(Collected data)
━━━

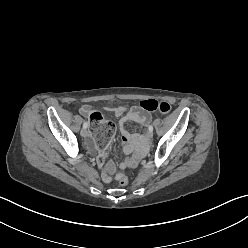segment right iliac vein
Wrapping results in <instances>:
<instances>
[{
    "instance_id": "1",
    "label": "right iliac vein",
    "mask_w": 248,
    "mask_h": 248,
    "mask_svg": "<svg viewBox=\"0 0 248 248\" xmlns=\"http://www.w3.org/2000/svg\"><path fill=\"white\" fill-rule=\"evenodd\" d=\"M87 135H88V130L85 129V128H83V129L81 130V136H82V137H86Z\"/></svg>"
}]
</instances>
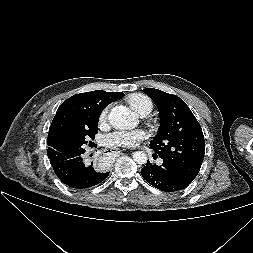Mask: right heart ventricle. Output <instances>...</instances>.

━━━

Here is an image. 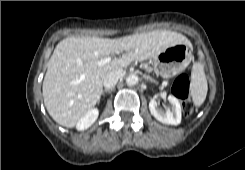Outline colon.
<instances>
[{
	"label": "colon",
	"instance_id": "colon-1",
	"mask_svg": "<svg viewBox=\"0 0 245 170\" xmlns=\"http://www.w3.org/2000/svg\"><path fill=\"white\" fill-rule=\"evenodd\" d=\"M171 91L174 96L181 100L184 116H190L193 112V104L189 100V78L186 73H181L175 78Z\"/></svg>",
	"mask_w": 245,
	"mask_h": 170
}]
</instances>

━━━

AIM OF THE EXERCISE >>
The stretch to restate runs from the line above containing "segment right iliac vein" through the line containing "Mask: right heart". Copy it word for word, ends included, without pictures.

FINAL ANSWER >>
segment right iliac vein
Wrapping results in <instances>:
<instances>
[{
    "instance_id": "1",
    "label": "right iliac vein",
    "mask_w": 248,
    "mask_h": 248,
    "mask_svg": "<svg viewBox=\"0 0 248 248\" xmlns=\"http://www.w3.org/2000/svg\"><path fill=\"white\" fill-rule=\"evenodd\" d=\"M87 135H88V130L85 129V128H83V129L81 130V136H82V137H86Z\"/></svg>"
}]
</instances>
Mask: right heart ventricle. Output <instances>...</instances>.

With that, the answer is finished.